The people who paid have had the use of the extra features from the date they paid. The people that get it now only have the future (as long as the product is supported). Some may have already made $400 off of having the feature. People who just paid might be upset (or whomever pays their bills) and while $400 isn't much it can be spent on other things. (Even Warren Buffet does not like spending money that does not need to be spent.)

I am still thinking about the upgrade. I use Google Earth regularly but have not done printed maps in a while nor wanted most of the extra features.


----------



## SayWhat? (Jun 7, 2009)

The only thing I'm interested in is some area plotting and measurements. I don't need any of the rest of it.


----------



## Drucifer (Feb 12, 2009)

Can everyone now spy on Area 51?


----------



## James Long (Apr 17, 2003)

Google (and other aerial photograph distributors) get most of their photos from government agencies and blur 'sensitive' sites. See how close you can zoom in on your house compared to 1600 Penn Ave in DC.


----------



## SayWhat? (Jun 7, 2009)

I've noticed a number of mysteriously blurred areas for no apparent reason.

One was somewhere in northeastern New Zealand. It was pretty obvious that it wasn't an error or bad imagery.


----------



## Rich (Feb 22, 2007)

MysteryMan said:


> I bet those who paid $400.00 for their download are jumping for joy over this announcement. :sure:


I almost bought it.

Rich


----------



## Rich (Feb 22, 2007)

You can download it using the key: GEPFREE and your email address as the user ID. I took my old version off first. Google "Google Earth Pro" and you'll see how to download it. I just spent a couple minutes with it and I'm impressed. Don't wait for the key to show up in your email inbox. It's not gonna happen.

Rich


----------



## trh (Nov 3, 2007)

This page: https://geoauth.google.com/gev0/free_trial.html

says the same as Rich: 


> Sign up is no longer required for Google Earth Pro. Click here to download Earth Pro, then sign in using your email address and the License Key *GEPFREE*.


----------



## SayWhat? (Jun 7, 2009)

Rich said:


> Don't wait for the key to show up in your email inbox. It's not gonna happen.
> 
> Rich


Once I finally got it to accept the signup a few days ago, I got a key almost instantly via email.


----------



## Rich (Feb 22, 2007)

SayWhat? said:


> Once I finally got it to accept the signup a few days ago, I got a key almost instantly via email.

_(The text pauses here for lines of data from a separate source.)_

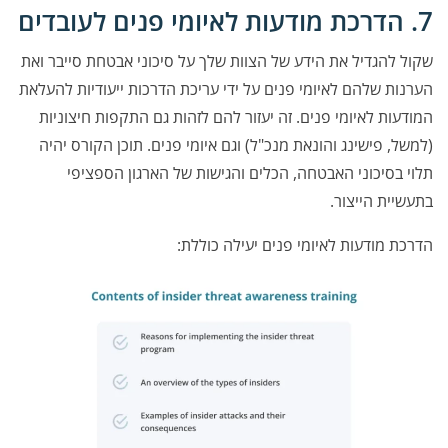
7. הדרכת מודעות לאיומי פנים לעובדים
שקול להגדיל את הידע של הצוות שלך על סיכוני אבטחת סייבר ואת
הערנות שלהם לאיומי פנים על ידי עריכת הדרכות ייעודיות להעלאת
המודעות לאיומי פנים. זה יעזור להם לזהות גם התקפות חיצוניות
(למשל, פישינג והונאת מנכ"ל) וגם איומי פנים. תוכן הקורס יהיה
תלוי בסיכוני האבטחה, הכלים והגישות של הארגון הספציפי
בתעשיית הייצור.
הדרכת מודעות לאיומי פנים יעילה כוללת:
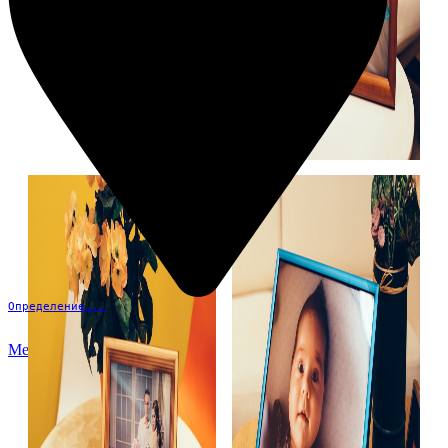
Определение...
Меню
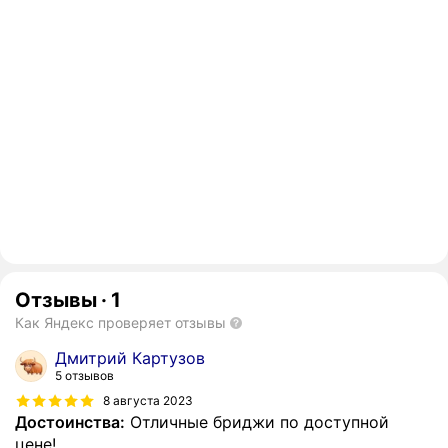
Отзывы
·
1
Как Яндекс проверяет отзывы
Дмитрий Картузов
5 отзывов
8 августа 2023
Достоинства:
Отличные бриджи по доступной
цене!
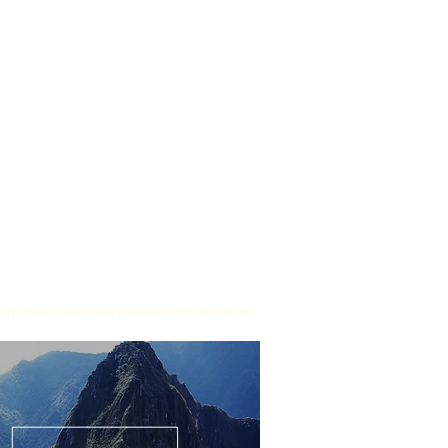
to para hotel, e hotel para aeroporto do destino.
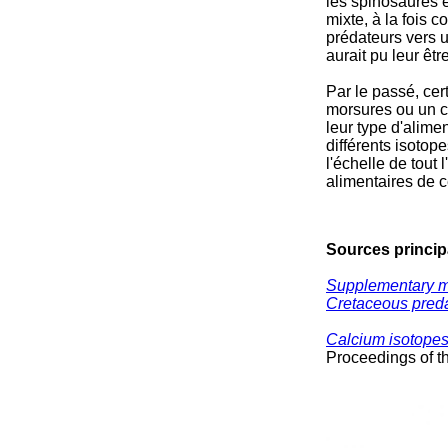
les spinosaures é
mixte, à la fois 
prédateurs vers u
aurait pu leur être
Par le passé, cer
morsures ou un c
leur type d'alime
différents isotop
l'échelle de tout
alimentaires de c
Sources princip
Supplementary ma
Cretaceous preda
Calcium isotopes
Proceedings of th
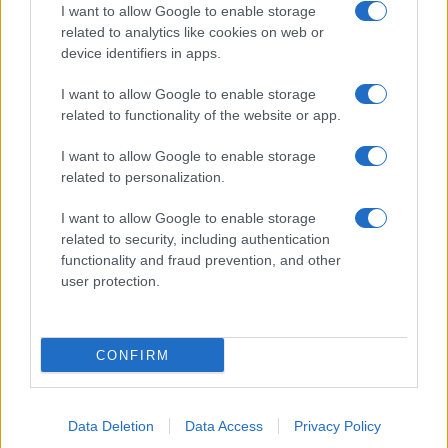
I want to allow Google to enable storage
related to analytics like cookies on web or
device identifiers in apps.
I want to allow Google to enable storage
related to functionality of the website or app.
I want to allow Google to enable storage
related to personalization.
CHI SIAMO
CONTATTI
PUBBLICITÀ
LAVORA CON NOI
I want to allow Google to enable storage
PRIVACY / COOKIE POLICY
PREFERENZE PRIVACY
related to security, including authentication
functionality and fraud prevention, and other
OTTO CHANNEL
user protection.
Registrazione del Tribunale di Avellino n. 331 del 23/11/1995
CONFIRM
Iscritto al Registro degli Operatori di Comunicazione n. 37512
© Riproduzione Riservata – Ne è consentita esclusivamente una
riproduzione parziale con citazione della fonte corretta
www.ottopagine.it
Data Deletion
Data Access
Privacy Policy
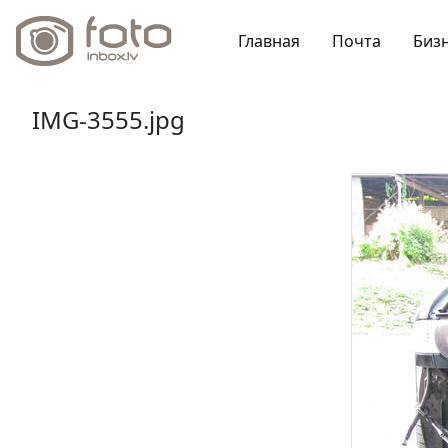
Главная
Почта
Биз
IMG-3555.jpg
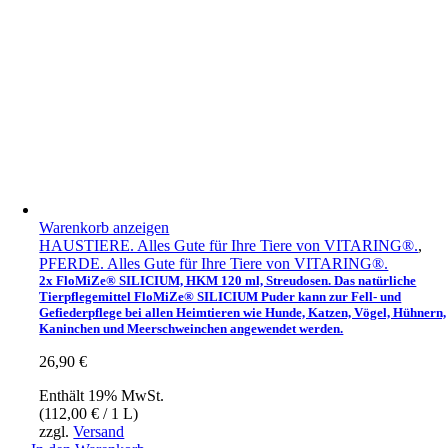
Warenkorb anzeigen
HAUSTIERE. Alles Gute für Ihre Tiere von VITARING®.
,
PFERDE. Alles Gute für Ihre Tiere von VITARING®.
2x FloMiZe® SILICIUM, HKM 120 ml, Streudosen. Das natürliche
Tierpflegemittel FloMiZe® SILICIUM Puder kann zur Fell- und
Gefiederpflege bei allen Heimtieren wie Hunde, Katzen, Vögel, Hühnern,
Kaninchen und Meerschweinchen angewendet werden.
26,90
€
Enthält 19% MwSt.
(
112,00
€
/ 1 L)
zzgl.
Versand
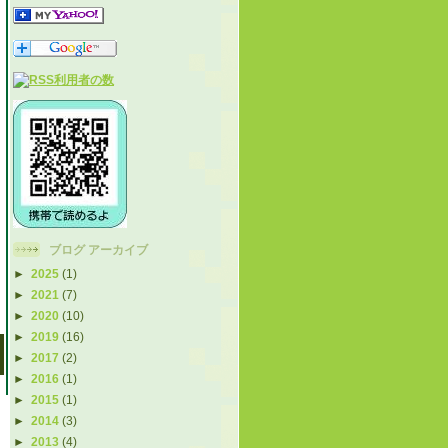
ブログ アーカイブ
►
2025
(1)
►
2021
(7)
►
2020
(10)
►
2019
(16)
►
2017
(2)
►
2016
(1)
►
2015
(1)
►
2014
(3)
►
2013
(4)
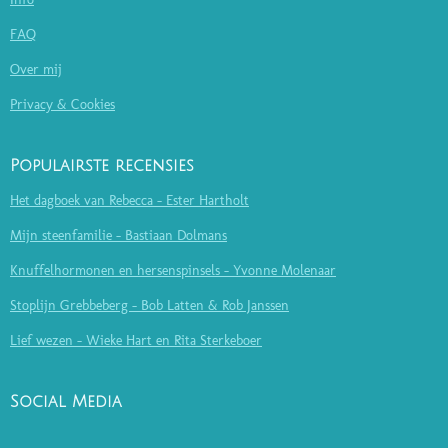
FAQ
Over mij
Privacy & Cookies
Populairste recensies
Het dagboek van Rebecca - Ester Hartholt
Mijn steenfamilie - Bastiaan Dolmans
Knuffelhormonen en hersenspinsels - Yvonne Molenaar
Stoplijn Grebbeberg - Bob Latten & Rob Janssen
Lief wezen - Wieke Hart en Rita Sterkeboer
Social Media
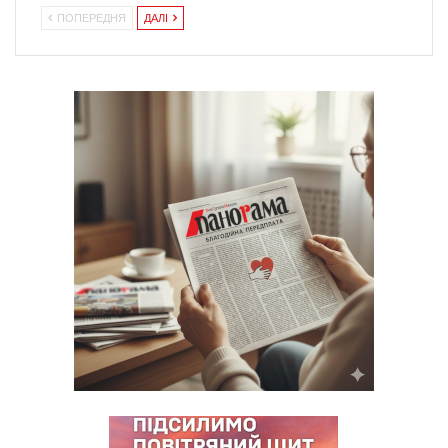
ПОПЕРЕДНЯ
ДАЛІ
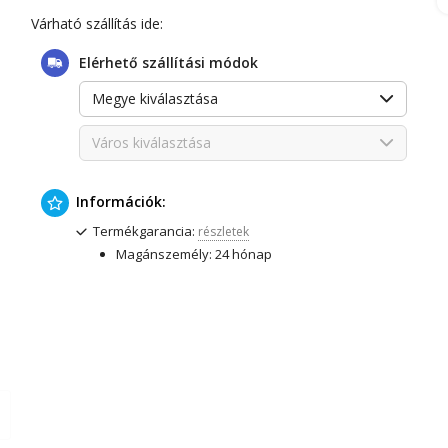
Várható szállítás ide:
Elérhető szállítási módok
Megye kiválasztása
Város kiválasztása
Információk:
Termékgarancia:
részletek
Magánszemély: 24 hónap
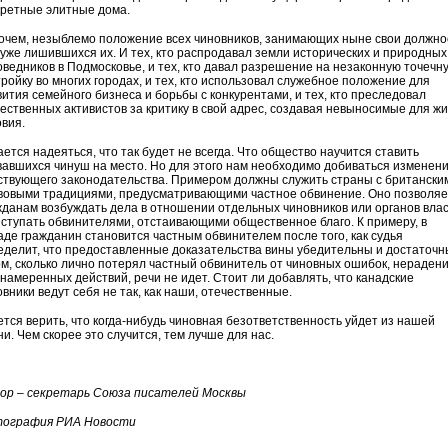
кретные элитные дома.
очем, незыблемо положение всех чиновников, занимающих ныне свои должно
 уже лишившихся их. И тех, кто распродавал земли исторических и природных
оведников в Подмосковье, и тех, кто давал разрешение на незаконную точечн
тройку во многих городах, и тех, кто использовал служебное положение для
вития семейного бизнеса и борьбы с конкурентами, и тех, кто преследовал
ественных активистов за критику в свой адрес, создавая невыносимые для ж
овия.
ется надеяться, что так будет не всегда. Что общество научится ставить
вавшихся чинуш на место. Но для этого нам необходимо добиваться изменен
ствующего законодательства. Примером должны служить страны с британски
вовыми традициями, предусматривающими частное обвинение. Оно позволяе
жданам возбуждать дела в отношении отдельных чиновников или органов вла
ыступать обвинителями, отстаивающими общественное благо. К примеру, в
аде гражданин становится частным обвинителем после того, как судья
еделит, что предоставленные доказательства вины убедительны и достаточн
ом, сколько лично потерял частный обвинитель от чиновных ошибок, нераден
 намеренных действий, речи не идет. Стоит ли добавлять, что канадские
вники ведут себя не так, как наши, отечественные.
ется верить, что когда-нибудь чиновная безответственность уйдет из нашей
и. Чем скорее это случится, тем лучше для нас.
ор – секретарь Союза писателей Москвы
ография РИА Новости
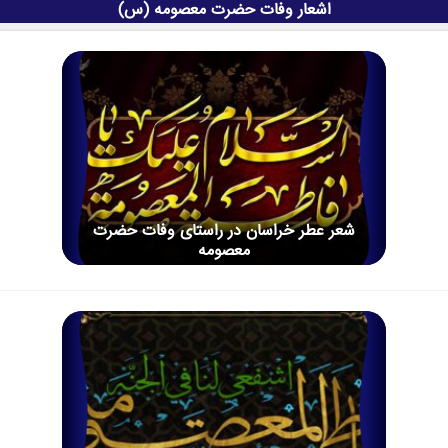
اشعار وفات حضرت معصومه (س)
شعر عطر خراسان در راستای وفات حضرت
معصومه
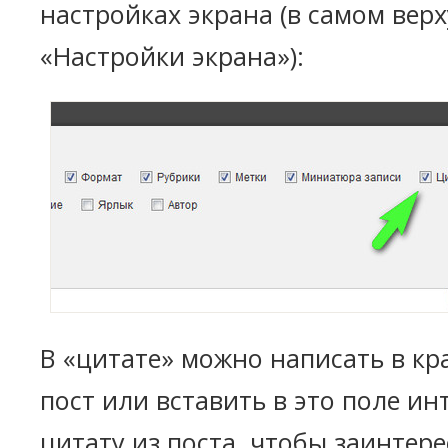
настройках экрана (в самом вер
«Настройки экрана»):
В «цитате» можно написать в кр
пост или вставить в это поле 
цитату из поста, чтобы заинтер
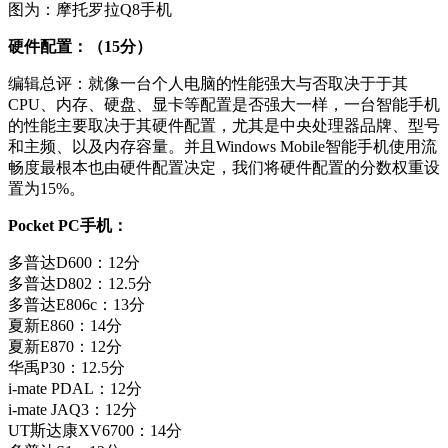
图为：摩托罗拉Q8手机
硬件配置：（15分）
编辑总评：就像一台个人电脑的性能强大与否取决于于其
CPU、内存、硬盘、显卡等配置是否强大一样，一台智能手机
的性能主要取决于其硬件配置，尤其是中央处理器品牌、型号
和主频、以及内存容量。并且Windows Mobile智能手机使用流
畅度最根本也由硬件配置决定，我们将硬件配置的分数权重设
置为15%。
Pocket PC手机：
多普达D600：12分
多普达D802：12.5分
多普达E806c：13分
夏新E860：14分
夏新E870：12分
华禹P30：12.5分
i-mate PDAL：12分
i-mate JAQ3：12分
UT斯达康XV6700：14分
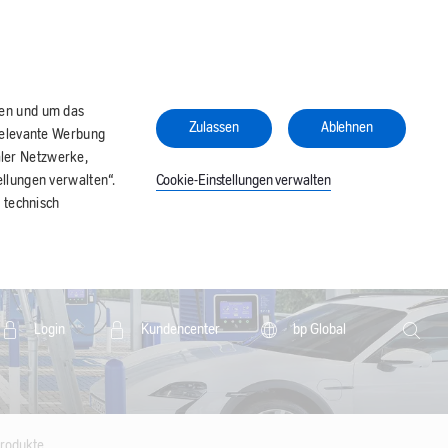
ren und um das
Zulassen
Ablehnen
relevante Werbung
aler Netzwerke,
Cookie-Einstellungen verwalten
llungen verwalten“.
 technisch
Search
Login
Kundencenter
bp Global
Searc
rodukte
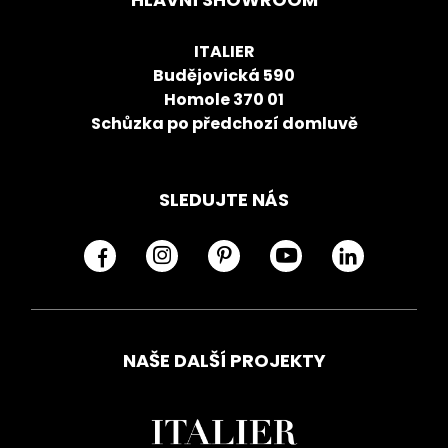
ITALIER
Budějovická 590
Homole 370 01
Schůzka po předchozí domluvě
SLEDUJTE NÁS
NAŠE DALŠÍ PROJEKTY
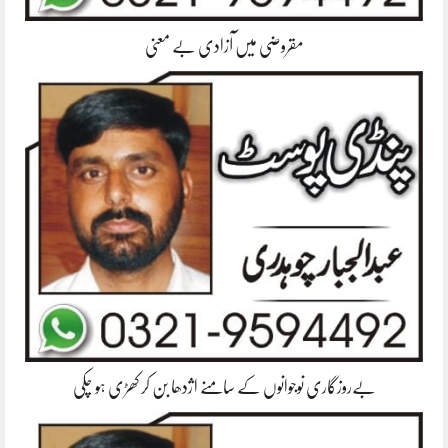
مقروضی میں آزادی بے معنی
بےروزگاری نوجوانوں کے سامنے اژدھا بن کر کھڑی ہو چکی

I never got one...yet. But they were probably overwhelmed by the response and took the easy way out.

Rich


----------



## James Long (Apr 17, 2003)

The response should be automated ... so server problems or spam filtered?


----------



## Dude111 (Aug 6, 2010)

SayWhat? said:


> I've noticed a number of mysteriously blurred areas for no apparent reason.


Ya Google Cant be trusted to show accurate mappings. (Hell they cant be trusted very much for anything really)

There IS an agenda making a $400 plan FREE,dont you think there isnt!


----------



## Dude111 (Aug 6, 2010)

I think this page tells why they did this

http://www.pcmag.com/article2/0,2817,2473630,00.asp


----------



## Rich (Feb 22, 2007)

SayWhat? said:


> I've noticed a number of mysteriously blurred areas for no apparent reason.
> 
> One was somewhere in northeastern New Zealand. It was pretty obvious that it wasn't an error or bad imagery.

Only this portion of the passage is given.